■ **WORK TO COMPLETE**
In the data that follows, find each line containing "phpBB" and copy it.

■ **ENTRIES SUPPLIED**
──────────────────────────────
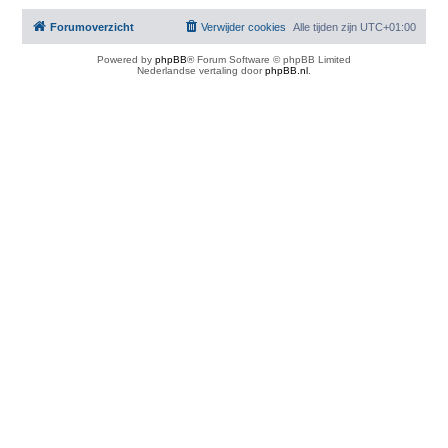
Forumoverzicht
Verwijder cookies
Alle tijden zijn
UTC+01:00
Powered by
phpBB
® Forum Software © phpBB Limited
Nederlandse vertaling door
phpBB.nl
.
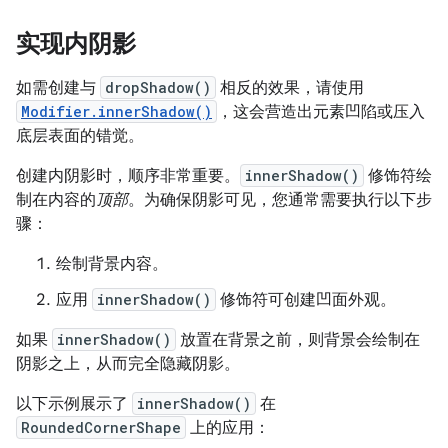
实现内阴影
如需创建与
dropShadow()
相反的效果，请使用
Modifier.innerShadow()
，这会营造出元素凹陷或压入
底层表面的错觉。
创建内阴影时，顺序非常重要。
innerShadow()
修饰符绘
制在内容的
顶部
。为确保阴影可见，您通常需要执行以下步
骤：
绘制背景内容。
应用
innerShadow()
修饰符可创建凹面外观。
如果
innerShadow()
放置在背景之前，则背景会绘制在
阴影之上，从而完全隐藏阴影。
以下示例展示了
innerShadow()
在
RoundedCornerShape
上的应用：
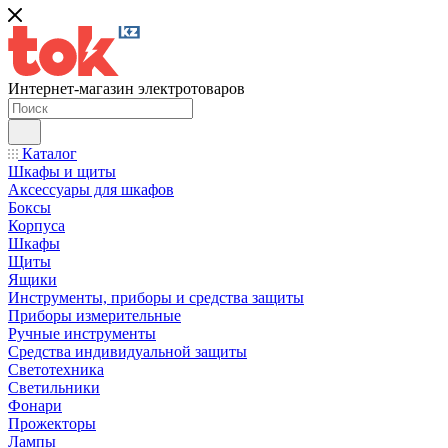
Интернет-магазин электротоваров
Каталог
Шкафы и щиты
Аксессуары для шкафов
Боксы
Корпуса
Шкафы
Щиты
Ящики
Инструменты, приборы и средства защиты
Приборы измерительные
Ручные инструменты
Средства индивидуальной защиты
Светотехника
Светильники
Фонари
Прожекторы
Лампы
──────────────────────────────
■ **RESULT FOR THIS EXERCISE**
phpBB
® Forum Software © phpBB Limited
phpBB.nl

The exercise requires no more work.